S’il existe un passage piéton à moins de 50 mètres, le piéton est obligé de l’utiliser. Traverser à côté est une infraction. Il doit aussi tenir compte de la visibilité, de la distance et de la vitesse des véhicules avant de traverser.

Traversée perpendiculaire (R412-39)

Hors des intersections, le piéton doit traverser perpendiculairement à l’axe de la chaussée. Traverser en diagonale est interdit.

Feux piétons (R412-38)

Quand un feu piéton règle la traversée, le piéton ne s’engage qu’au feu vert. Traverser au rouge est une infraction.

Trottoirs et chaussée (R412-34)

Trottoir obligatoire quand il existe. Sans trottoir, on marche du côté gauche de la route, face aux véhicules.

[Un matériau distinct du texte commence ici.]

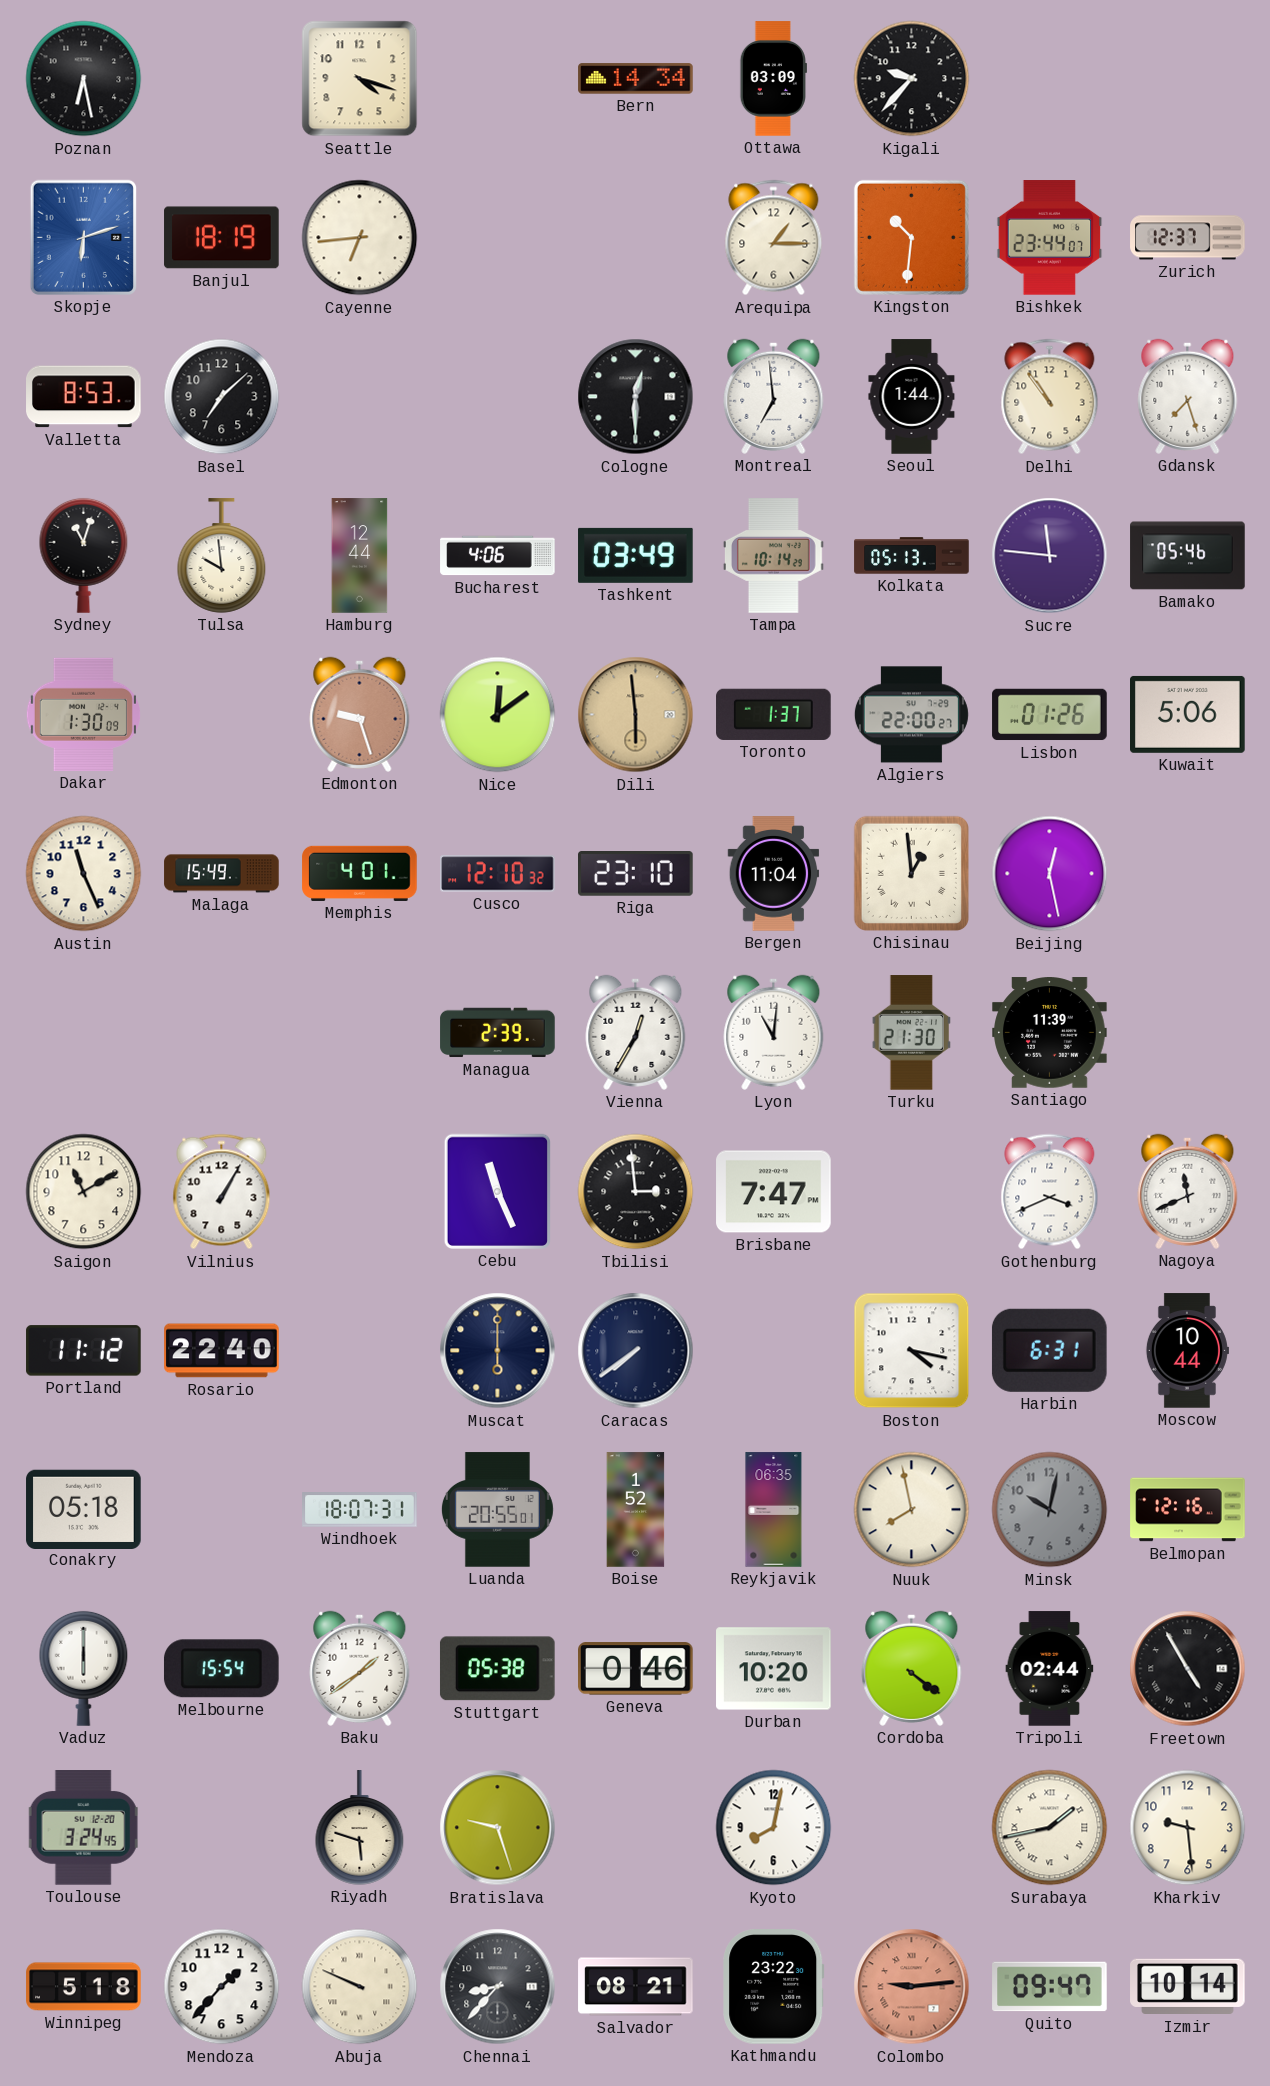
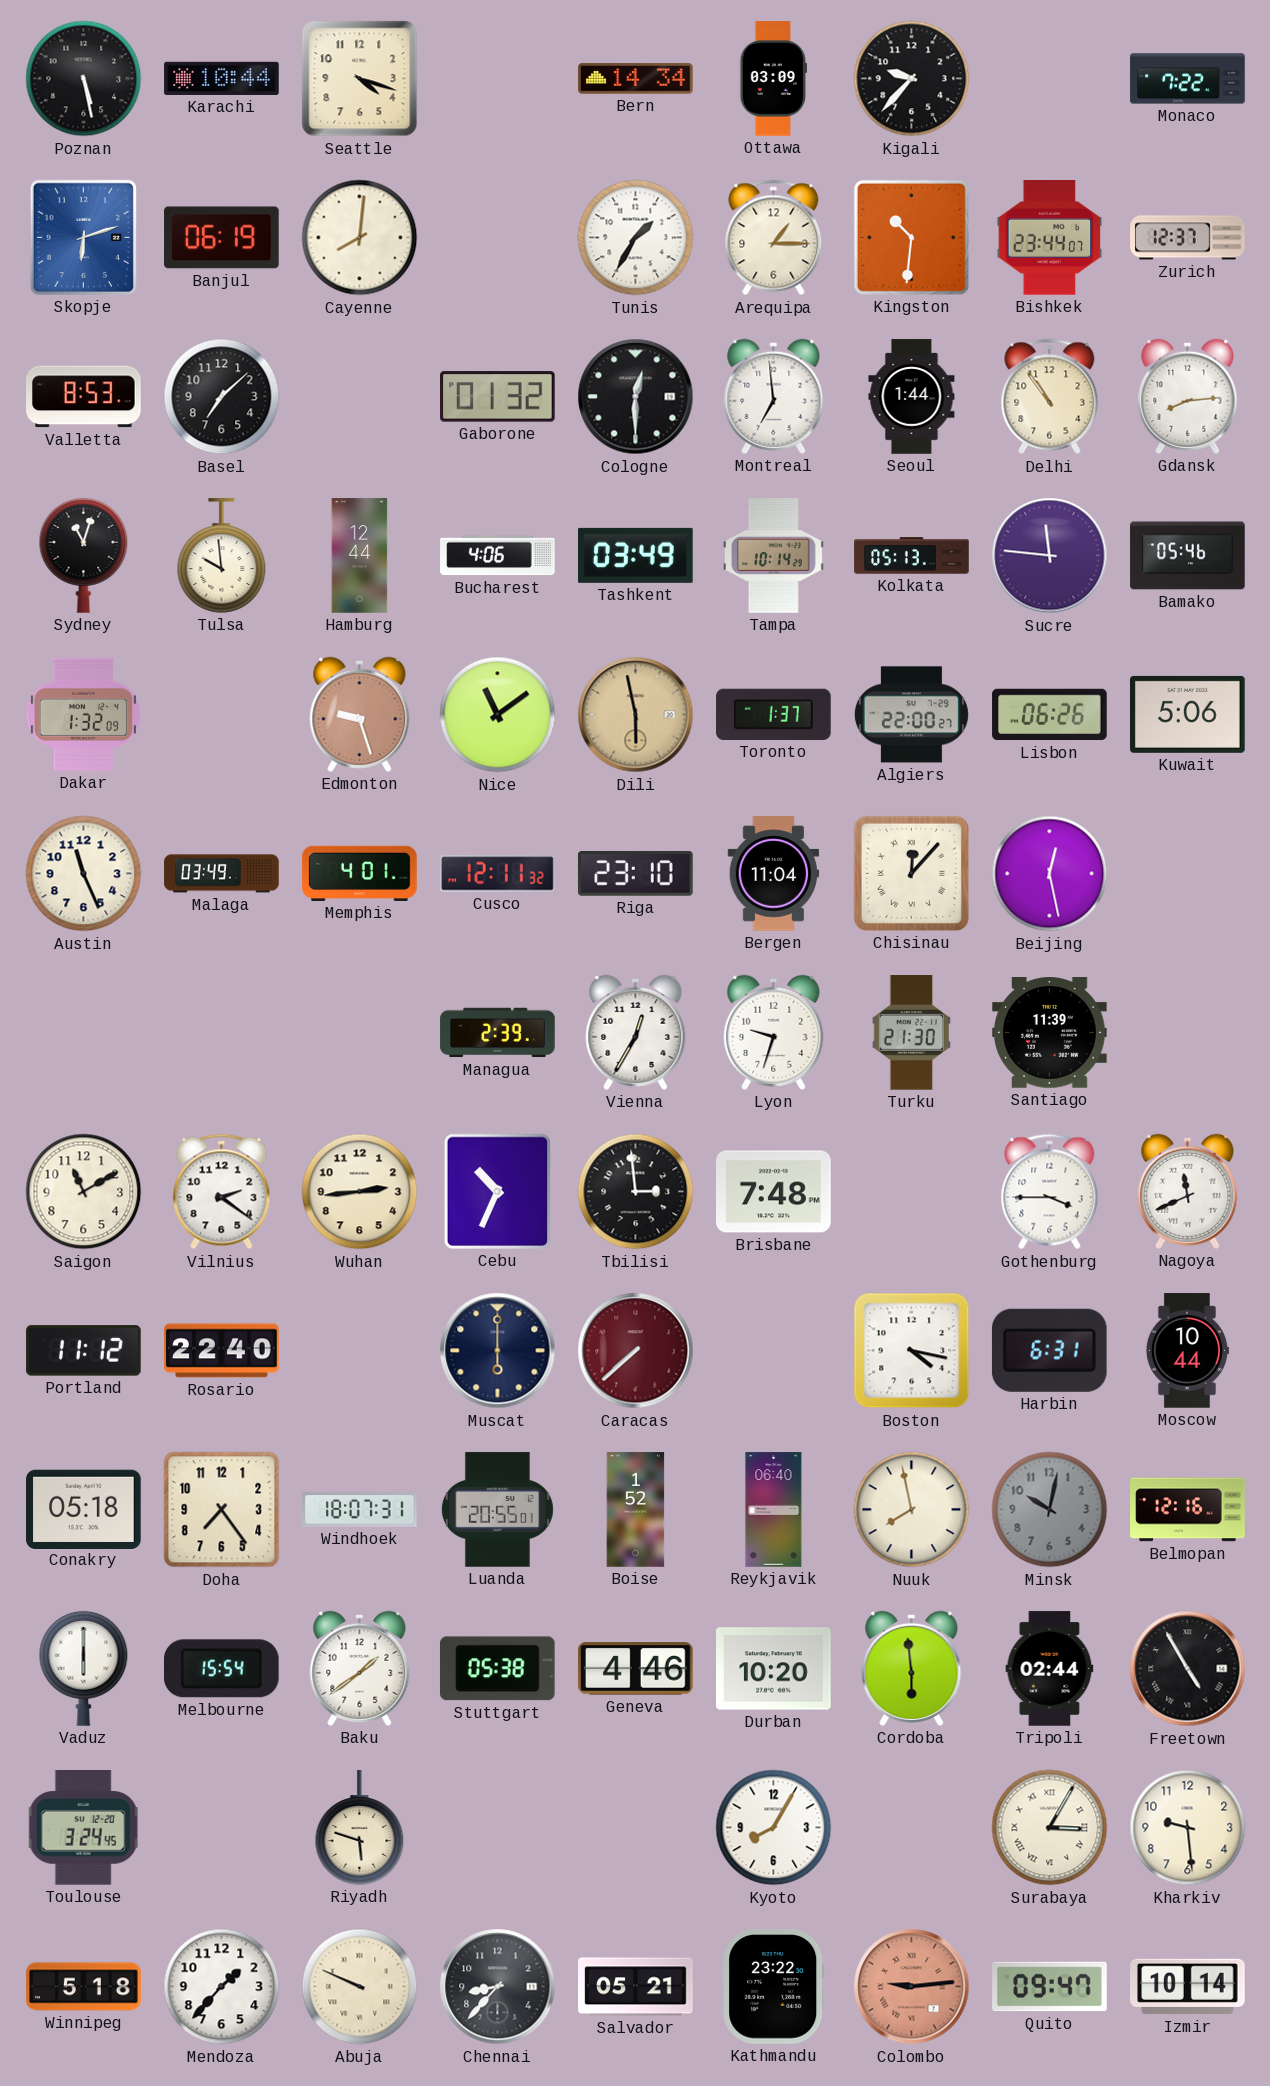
Poznan: 6:28 -> 5:28
Karachi: none -> 10:44
Monaco: none -> 7:22
Banjul: 18:19 -> 06:19
Cayenne: 6:44 -> 8:01
Tunis: none -> 1:35
Gaborone: none -> 01:32
Gdansk: 7:27 -> 8:14
Dakar: 1:30 -> 1:32
Nice: 12:09 -> 11:09
Dili: 5:59 -> 5:58
Lisbon: 01:26 -> 06:26
Malaga: 15:49 -> 03:49
Cusco: 12:10 -> 12:11
Chisinau: 12:59 -> 12:07
Lyon: 11:01 -> 9:33
Vilnius: 1:05 -> 2:21
Wuhan: none -> 2:44
Cebu: 11:26 -> 10:34
Brisbane: 7:47 -> 7:48
Gothenburg: 3:41 -> 3:45
Caracas: 7:39 -> 7:38
Caracas dial: navy -> burgundy
Doha: none -> 7:24
Reykjavik: 06:35 -> 06:40
Geneva: 0:46 -> 4:46
Cordoba: 4:21 -> 5:59
Bratislava: 9:27 -> none
Kyoto: 8:02 -> 8:05
Surabaya: 1:43 -> 3:05
Salvador: 08:21 -> 05:21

Priorité sur passage piéton (R415-11)

Sur un passage, le piéton engagé ou manifestant l’intention de traverser a la priorité : le conducteur qui force risque 135 € et 6 points. En dehors du passage, pas de priorité automatique.

Sanctions pour le piéton

Toutes les infractions piétonnes relèvent de la 1re classe (article R412-43) : amende forfaitaire de 4 €, majorable à 7 €. Rarement verbalisé en pratique. Mais en cas d’accident, la faute du piéton peut réduire ou supprimer son indemnisation.

Piéton contre voiture, piéton contre vélo : deux régimes

Face à une voiture, la loi Badinter (1985) protège le piéton même fautif, sauf faute inexcusable : il est presque toujours indemnisé.

Face à un vélo, c’est le droit commun : la faute du piéton réduit directement son indemnisation. La protection est moins forte.